I also enjoyed the notion in K & P of good leaders as enzymes that can act to increase positive change but have the ability to not get so caught up in change as to lose site of the intent and direction. I really admire Roddick's ability to lead changes that were totally outside of the norm of the time. I kept thinking back to one of the main questions in this class: What does make a truly great leader? Roddick's statement about her childhood: "We didn't know about additives" and "no fast snacks", brought me back to the Hillman reading. Not just the "calling" that people feel, but the opportunity to be attune to your "calling." Roddick was born being attune to her calling. Life, while perhaps not simpler when Roddick was growing up, did have less "additives" or "fast snacks" to distract from being attune to your calling.

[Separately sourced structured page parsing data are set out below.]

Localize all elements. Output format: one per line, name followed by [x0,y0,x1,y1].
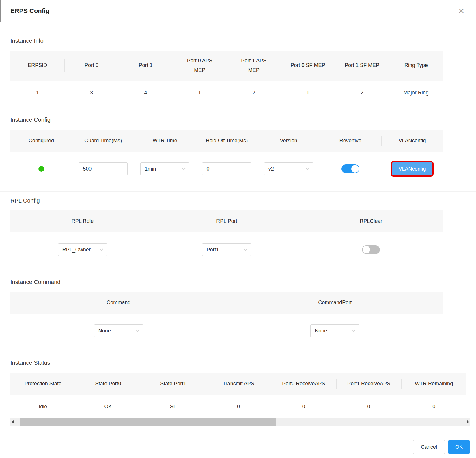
wtr-time-value: 1min [145,166,156,172]
value-cell: 4 [119,81,173,105]
instance-config-table: Configured Guard Time(Ms) WTR Time Hold … [10,130,443,186]
value-cell: SF [141,395,206,418]
header-cell: WTR Remaining [401,373,466,395]
value-cell: OK [76,395,141,418]
instance-config-header-row: Configured Guard Time(Ms) WTR Time Hold … [10,130,443,152]
section-label-rpl-config: RPL Config [10,197,466,204]
header-cell: Command [10,292,227,314]
header-cell: RPL Port [155,210,299,232]
header-cell: Port 1 [119,51,173,81]
value-cell: 0 [401,395,466,418]
value-cell: 1 [281,81,335,105]
revertive-toggle[interactable] [341,164,359,173]
rpl-port-value: Port1 [206,247,219,253]
section-label-instance-info: Instance Info [10,38,466,44]
header-cell: State Port1 [141,373,206,395]
command-select[interactable]: None [94,324,143,337]
instance-info-table: ERPSID Port 0 Port 1 Port 0 APS MEP Port… [10,51,443,105]
rpl-role-value: RPL_Owner [62,247,91,253]
chevron-down-icon [306,166,309,170]
header-cell: CommandPort [227,292,443,314]
value-cell: 1 [173,81,227,105]
instance-status-header-row: Protection State State Port0 State Port1… [10,373,466,395]
chevron-down-icon [244,247,248,251]
section-label-instance-command: Instance Command [10,279,466,285]
header-cell: Configured [10,130,72,152]
instance-config-value-row: 1min v2 VLANconfig [10,152,443,186]
header-cell: Revertive [320,130,381,152]
chevron-down-icon [136,328,139,332]
section-instance-info: Instance Info ERPSID Port 0 Port 1 Port … [0,22,476,111]
screen-edge-artifact [0,0,1,22]
scrollbar-left-arrow-icon[interactable] [10,418,15,426]
close-icon[interactable]: ✕ [457,6,466,16]
vlanconfig-button[interactable]: VLANconfig [392,162,432,175]
rpl-config-value-row: RPL_Owner Port1 [10,232,443,267]
value-cell: 3 [64,81,118,105]
header-cell: Port 1 SF MEP [335,51,389,81]
horizontal-scrollbar[interactable] [10,418,470,426]
header-cell: Hold Off Time(Ms) [196,130,257,152]
header-cell: Version [258,130,320,152]
instance-status-table: Protection State State Port0 State Port1… [10,373,466,418]
instance-command-table: Command CommandPort None None [10,292,443,348]
guard-time-input[interactable] [79,162,128,175]
header-cell: Transmit APS [206,373,271,395]
version-select[interactable]: v2 [264,162,313,175]
version-value: v2 [268,166,274,172]
value-cell: 0 [271,395,336,418]
header-cell: Guard Time(Ms) [72,130,134,152]
hold-off-time-input[interactable] [202,162,251,175]
header-cell: Port 0 APS MEP [173,51,227,81]
rpl-role-select[interactable]: RPL_Owner [58,243,107,256]
header-cell: WTR Time [134,130,196,152]
rpl-port-select[interactable]: Port1 [202,243,251,256]
value-cell: 0 [336,395,402,418]
instance-command-value-row: None None [10,314,443,348]
section-label-instance-status: Instance Status [10,360,466,366]
header-cell: ERPSID [10,51,64,81]
header-cell: RPLClear [299,210,443,232]
value-cell: 0 [206,395,271,418]
header-cell: Port1 ReceiveAPS [336,373,402,395]
command-port-select[interactable]: None [310,324,359,337]
header-cell: Protection State [10,373,76,395]
scrollbar-right-arrow-icon[interactable] [466,418,470,426]
scrollbar-thumb[interactable] [20,418,277,426]
dialog-title: ERPS Config [10,7,50,15]
value-cell: Idle [10,395,76,418]
rpl-clear-toggle[interactable] [362,245,380,254]
value-cell: 1 [10,81,64,105]
ok-button[interactable]: OK [448,440,470,454]
header-cell: Ring Type [389,51,443,81]
configured-indicator [38,166,44,172]
wtr-time-select[interactable]: 1min [140,162,189,175]
chevron-down-icon [352,328,356,332]
value-cell: Major Ring [389,81,443,105]
toggle-knob [351,165,359,173]
header-cell: Port0 ReceiveAPS [271,373,336,395]
cancel-button[interactable]: Cancel [413,440,445,454]
instance-info-header-row: ERPSID Port 0 Port 1 Port 0 APS MEP Port… [10,51,443,81]
chevron-down-icon [182,166,186,170]
header-cell: Port 0 SF MEP [281,51,335,81]
section-instance-command: Instance Command Command CommandPort Non… [0,273,476,354]
rpl-config-table: RPL Role RPL Port RPLClear RPL_Owner Por… [10,210,443,267]
rpl-config-header-row: RPL Role RPL Port RPLClear [10,210,443,232]
section-instance-status: Instance Status Protection State State P… [0,354,476,431]
scrollbar-track[interactable] [15,418,466,426]
section-rpl-config: RPL Config RPL Role RPL Port RPLClear RP… [0,191,476,273]
toggle-knob [363,246,370,253]
header-cell: RPL Role [10,210,155,232]
header-cell: Port 1 APS MEP [227,51,281,81]
header-cell: VLANconfig [381,130,443,152]
instance-info-value-row: 1 3 4 1 2 1 2 Major Ring [10,81,443,105]
section-label-instance-config: Instance Config [10,117,466,123]
value-cell: 2 [335,81,389,105]
section-instance-config: Instance Config Configured Guard Time(Ms… [0,111,476,191]
command-value: None [98,328,111,334]
chevron-down-icon [100,247,103,251]
instance-command-header-row: Command CommandPort [10,292,443,314]
instance-status-value-row: Idle OK SF 0 0 0 0 [10,395,466,418]
dialog-header: ERPS Config ✕ [0,0,476,22]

In a world of distractors, from the hormone-filled foods we consume to the perpetual attention demand of our cell phones, etc. How does anyone have the time or attention span to be attune to and nurture their calling? People are now born in to a world where the frequency of these distractors is not only common place, but is growing. When do people have time to just sit, listen, be, and dream? With all of these distractors becoming indoctrinated into our lives at such an early age, how do people have a chance in their lifetime to realize the chaos they cause and shut them out enough to become attune to their calling?

I belive that to be a truly great leader, you must be attune to and acting on your calling. I fear that we are losing the ability to become attune to our calling due to the growing number of "additives" or distractors in our life. If that's true, then we are losing an enormous potential in leadership lost within future generations.

Sorry for the pessimist outlook, it may just be the week I'm in! Catch me on another day, I probably have a different view.